(Stored data entries)
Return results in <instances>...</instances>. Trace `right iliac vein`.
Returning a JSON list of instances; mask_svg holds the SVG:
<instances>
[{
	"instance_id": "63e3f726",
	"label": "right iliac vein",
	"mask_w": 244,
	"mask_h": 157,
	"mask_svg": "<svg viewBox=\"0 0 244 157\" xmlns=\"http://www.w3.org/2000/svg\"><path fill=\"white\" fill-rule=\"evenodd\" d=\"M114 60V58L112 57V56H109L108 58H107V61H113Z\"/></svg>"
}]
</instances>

## How to complete this task
Copy out the records above without altering anything.

## Response to the exercise
Return results in <instances>...</instances>. Trace `right iliac vein`.
Returning a JSON list of instances; mask_svg holds the SVG:
<instances>
[{
	"instance_id": "63e3f726",
	"label": "right iliac vein",
	"mask_w": 244,
	"mask_h": 157,
	"mask_svg": "<svg viewBox=\"0 0 244 157\" xmlns=\"http://www.w3.org/2000/svg\"><path fill=\"white\" fill-rule=\"evenodd\" d=\"M114 60V58L112 57V56H109L108 58H107V61H113Z\"/></svg>"
}]
</instances>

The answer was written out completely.